# FCA results?????



## H.M. Murdock (Nov 13, 2005)

I Had best score yet. I didn't drop an x


----------



## Reed (Jun 18, 2002)

started great, ended poorly

first round way off my average,( the miss did not help:tongue but the second round was ok for me:darkbeer: the last two ends did wreck what could have been a great score thou.

Reed


----------



## ontario moose (Aug 8, 2003)

*Fca*

I shot 596 - 37x = 577 - ok I guess.

G


----------



## Reed (Jun 18, 2002)

I shot a 566( 277 had miss in the first round, and a 289, droped 7 points in the last to ends) bhunl

andy drake shot a 553 inner, not bad for shooting his 340 fps 3d bow and cheetas he shot compound

mom shot a 522, not bad for this year, as she has been havign some problems. masters bhunl.

Reed


----------



## NockOn (Feb 24, 2003)

*Scores from Nova Scotia:*

B51463 Doucette Suzanne W Cadet Recurve/Cadet Arc Recourbé 192 1 192 
B51430 Bolivar Laurie M Senior BH Unlim./Senior Chas. Illimité 568 16 17 22 568 
B50762 Langlois Claude M Senior BH Unlim./Senior Chas. Illimité 568 15 18 23 568 
B51520 Daurie Kirk M Senior BH Unlim./Senior Chas. Illimité 488 6 9 17 488 
B51564 MacDonald Brent M Senior BH Unlim./Senior Chas. Illimité 483 1 8 15 483 
B50776 Faught Emery M Master BH Unlim./Maître Chas. Illimité 539 8 9 30 539 
New Schmiegel Andy M Master BH Unlim./Maître Chas. Illimité 516 16 17 516 
B51563 Risk Michael M Master BH Unlim./Maître Chas. Illimité 367 6 1 9 367 
B51489 Doucet Victor M Master BH Unlim./Maître Chas. Illimité 499 4 8 14 499 
New Hart Connie W Senior BH Unlim./Senior Chas.
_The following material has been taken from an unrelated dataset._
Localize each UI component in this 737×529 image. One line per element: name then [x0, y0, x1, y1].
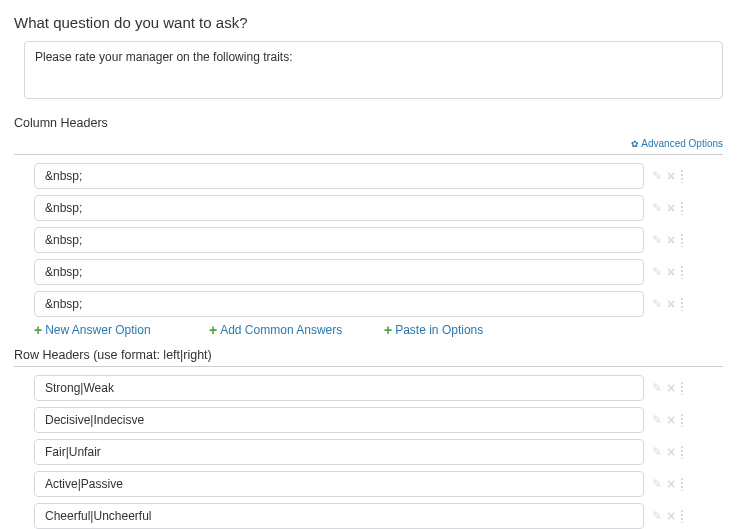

Illimité 420 1 1 14 420 
B51239 McLaren John M Master Barebow/Maître Instinctif 237 1 6 237 
B51240 McLaren Marilyn W Master Barebow/Maître Instinctif 183 1 1 183 
New Smith Cody M Cub Compound/Benjamin Arc à Poulies 298 2 5 298 
B51285 Leblanc Marc M Junior Compound/Junior Arc à Poulies 578 20 19 20 559 
B51327 Theriault Nicole W Cub Compound/Benjamin Arc à Poulies 583 24 21 13 583 
B51324 Pothier Dennis M Master Compound/ Maître Arc à Poulies 578 22 18 18 560 
B1865 Saulnier Ken M Master Compound/ Maître Arc à Poulies 556 8 18 23 538 
B51541 Conrad Jordon M Cub Recurve/Benjamin Arc Recourbé 240 9 240 
B51176 Rafuse Shane M Senior Compound/Senior Arc à Poulies 596 37 19 4 577 
B51319 Ryan Jeff M Senior Compound/Senior Arc à Poulies 594 37 17 6 577 
B50861 Saulnier Oral M Senior Compound/Senior Arc à Poulies 546 10 12 22 534 
B51515 Eld Nick M Senior Compound/Senior Arc à Poulies 527 9 8 31 519 
B51266 Heinze-Milne Sigfried M Master Recurve/Maître Arc Recourbé 521 11 17 521 
B50908 Marotte Christian M Senior Barebow/Senior Instinctif 205 1 205 
B554 Ward-Eversley Glennys W Master Compound/ Maître Arc à Poulies 523 4 7 33 516


----------



## Reed (Jun 18, 2002)

you know its funny, when I first started shooting regionals, it was a mail in the results, and it could take a month go get the final results. now we should have the prelems some time monday or tusday.:darkbeer:

that freaking rocks :cocktail:

Reed


----------



## XCalibre (Aug 31, 2006)

i had a bit of a rough day today, but i still managed to scrape a 528, junior male recurve. i was hoping to get somewhere in the 540-550 range, though.


----------



## willyqbc (Sep 15, 2003)

I shot BHUL...started out really well with a clean 300 in my first half.....wet the bed on my second half with a 293.....my collar must have gotten tight and the old brainpan had a meltdown I guess...oh well, try again next year!!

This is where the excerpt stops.